The impact that automated vehicles could have on the trucking industry is potentially huge: State-by-state, trucking is the most common job across the nation — even with that driver shortage — and that’s largely due to the fact that it can’t be outsourced. With autonomous trucks, the drivers would be extraneous. However, autonomous vehicle companies continue making the news for car crashes and delays in production. A self-driving Uber even struck and killed a pedestrian in March, the first such death. If autonomous cars can learn to deal with sheer mundane unpredictability of human-driven cars and random pedestrians, they might be on the roads in a decade. Drivers might disappear. John, however, sees dealing with autonomous trucks as an evolution rather than an extinction-level event. Self-driving trucks aren’t the only innovation that the trucking industry faces. If autonomous trucks don’t take over, the VR simulations will.

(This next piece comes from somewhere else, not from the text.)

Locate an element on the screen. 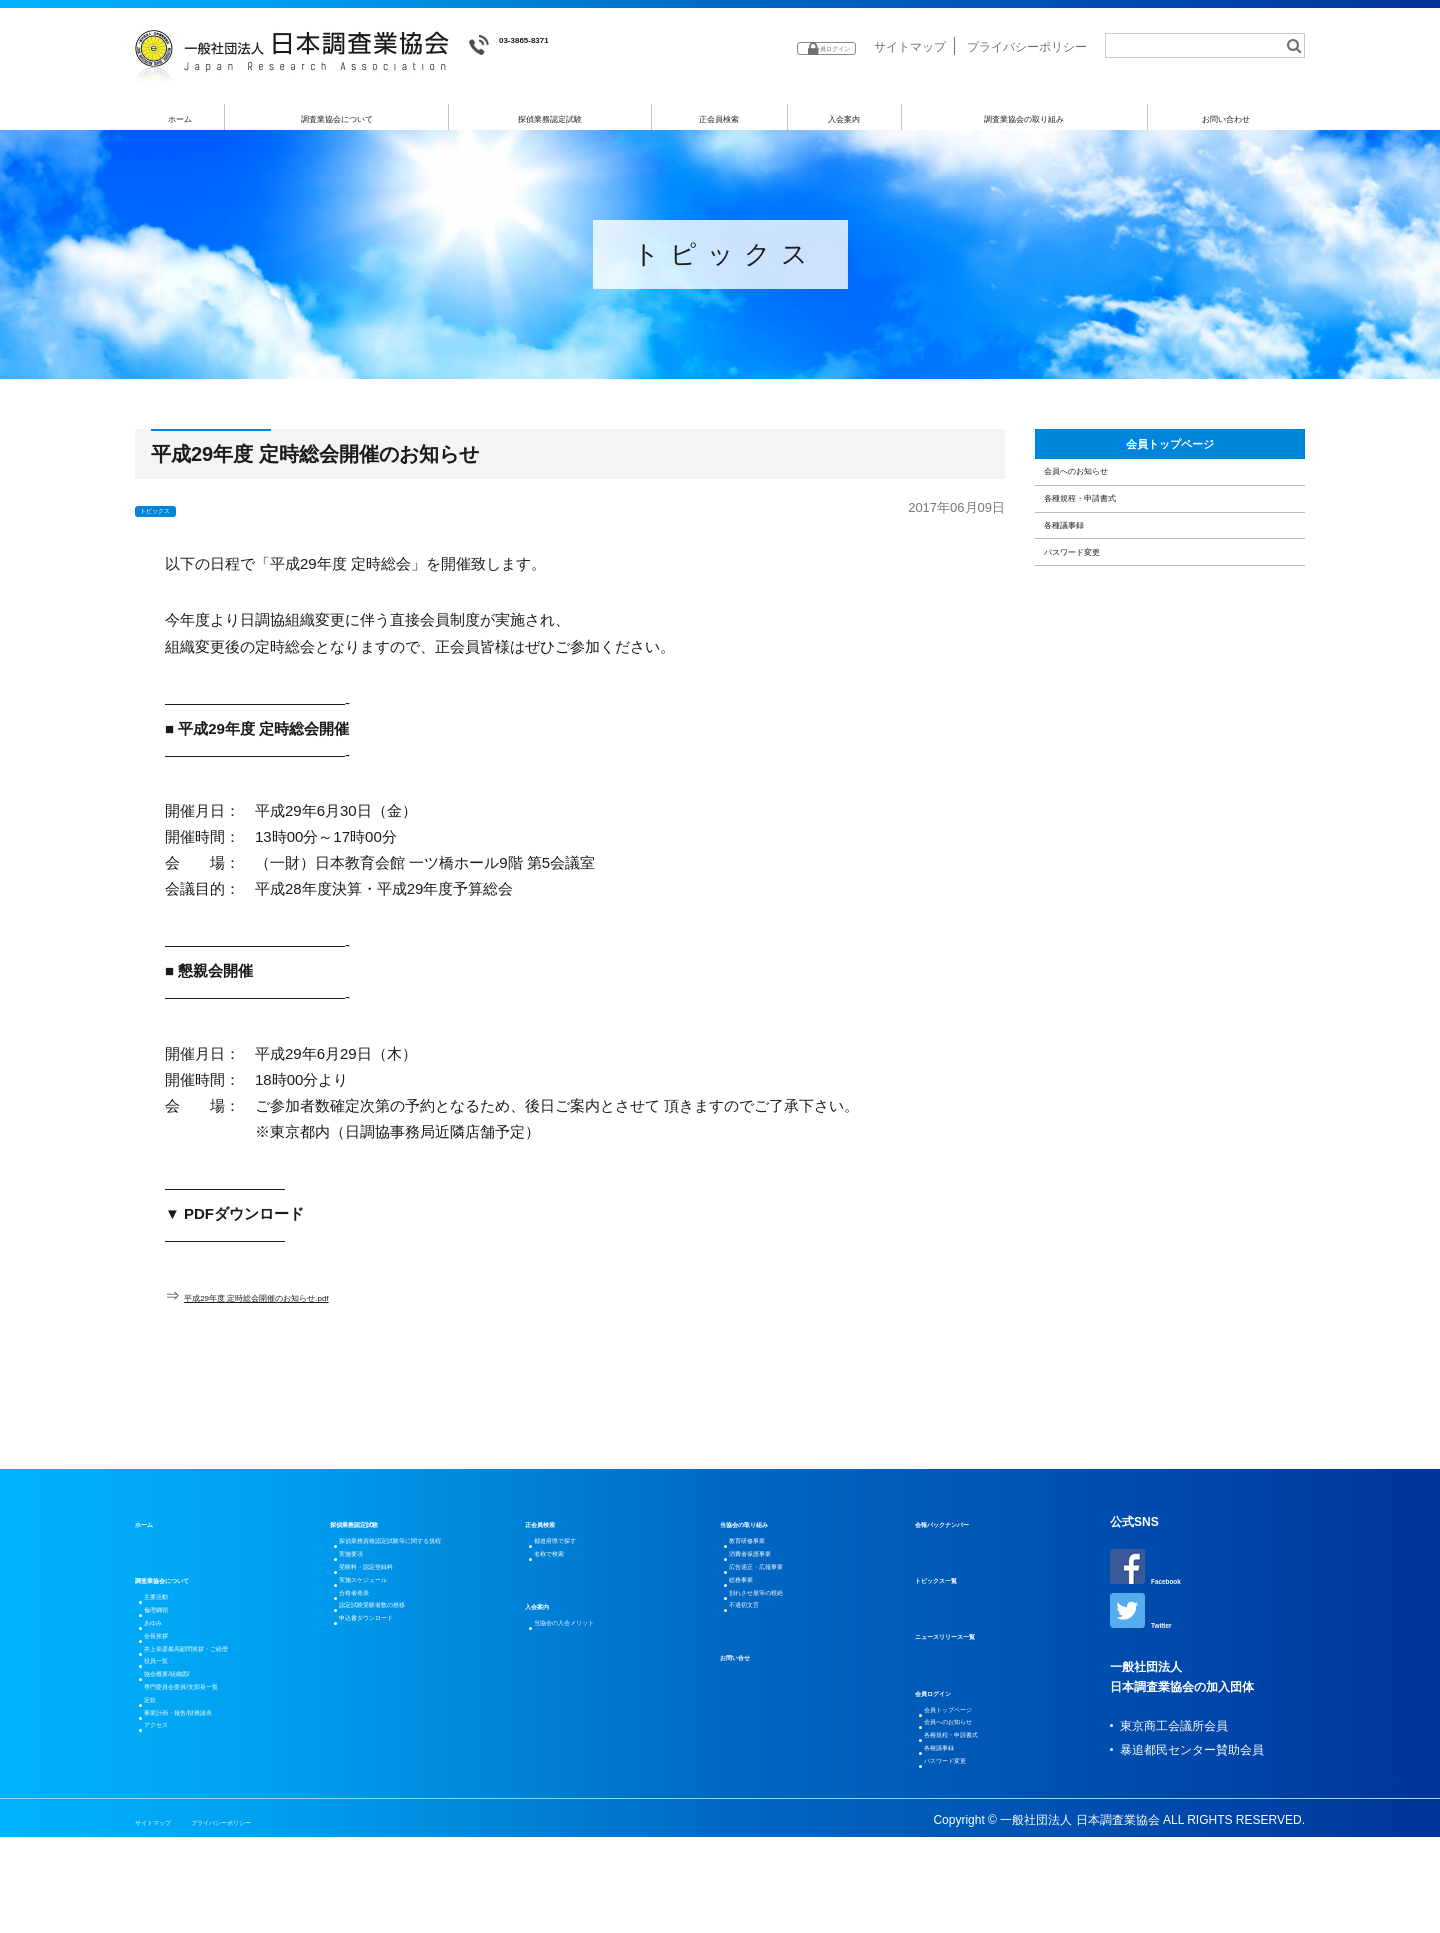 This screenshot has width=1440, height=1933. あゆみ is located at coordinates (167, 1659).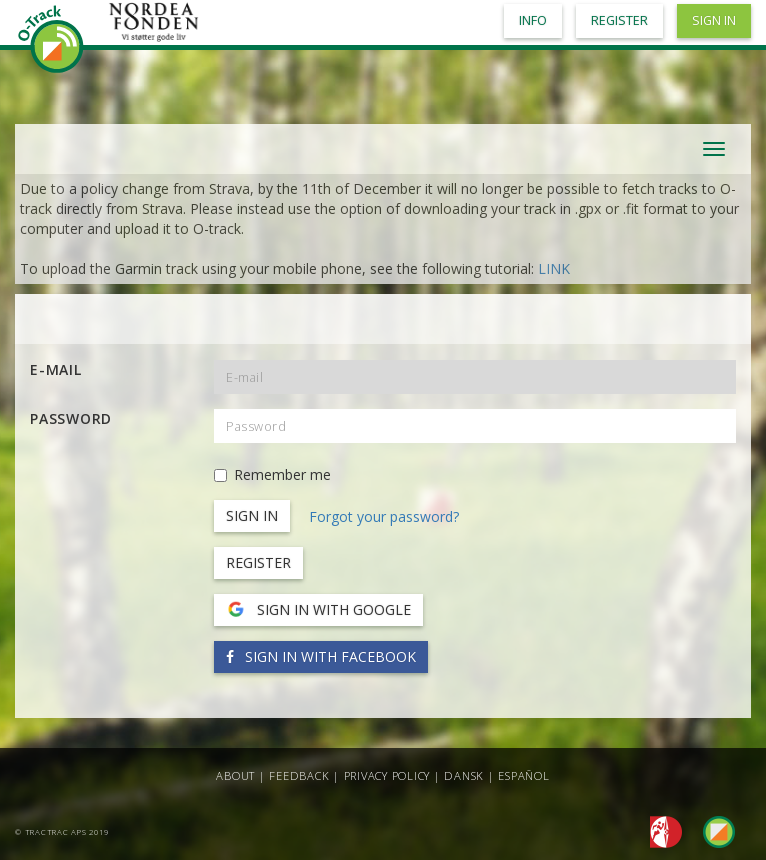  I want to click on E-mail, so click(56, 369).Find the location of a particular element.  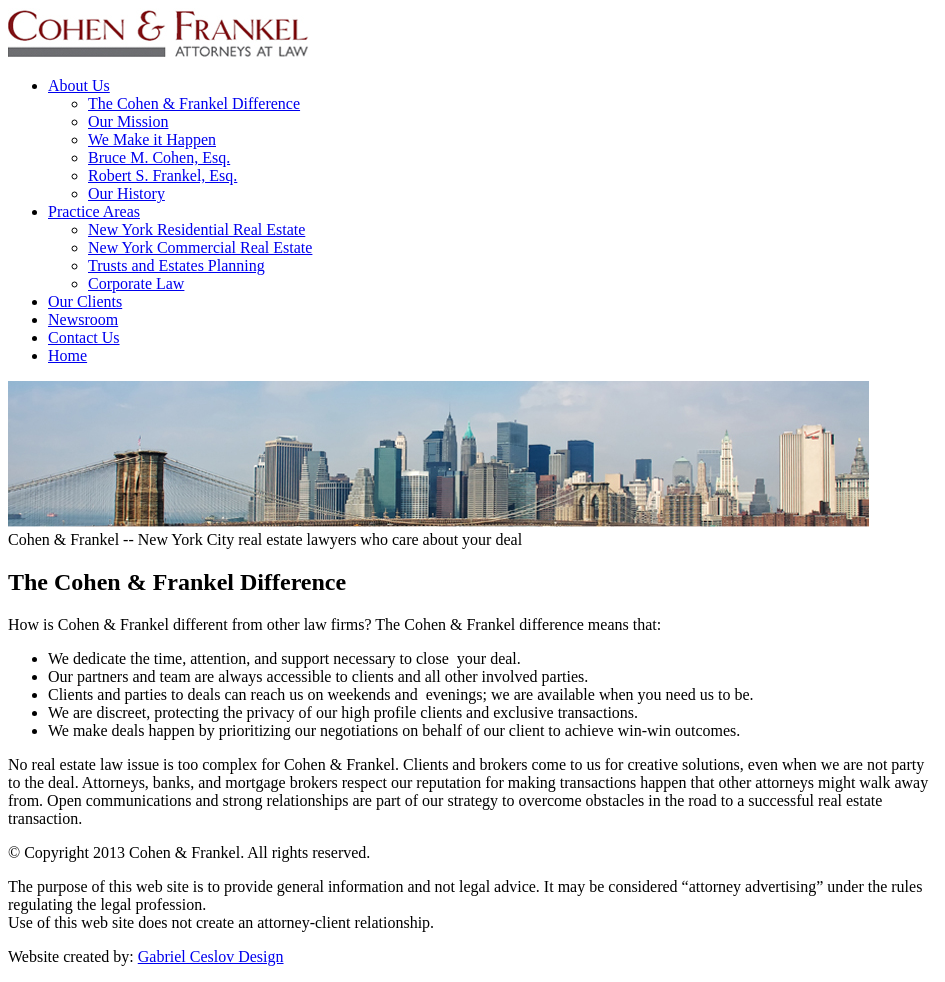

Trucking in Virtual Reality

How does high-tech training help prepare new drivers for a new trucking future? The personnel shortage is severe: As much as 90,000 driver positions would need to be filled annually assuming a 900,000-strong employee shortage over the next 10 years, John says. It puts trucking “among the blue collar jobs to get into right now,” according to one opinion. And those new hires will need training. Advanced training simulators are now more powerful than ever, and available at an affordable cost. Students who are exposed to VR training simulators in a school environment gain experience that makes them a little more likely to continue on in the field. With consumer VR failing to take off at scale, practical business applications for virtual reality could be the saving grace for the technology.

Reducing Risk

While simulators won’t replace genuine butts-in-seats behind-the-wheel training, they can highlight the range of potential problems truckers face on the road. These problems are too risky and rare to properly prepare for any other way. Not to mention that VR training is cheaper, too. It saves on tires, gas, maintenance, and insurance. Granted, current training methods are working decently as well, from standard driving certification programs to the in-person demos that most fleet management system providers include with their service plans (although you can find out which ones do or don’t through TechCo’s handy Fleet Management Systems quotes comparison form). VR might be the future, but it hasn’t taken over yet. A higher level of safe training is in trucking’s future, and not a moment too soon, given the impending driver shortage and the need to escalate a modern training pipeline for the next generation of truckers.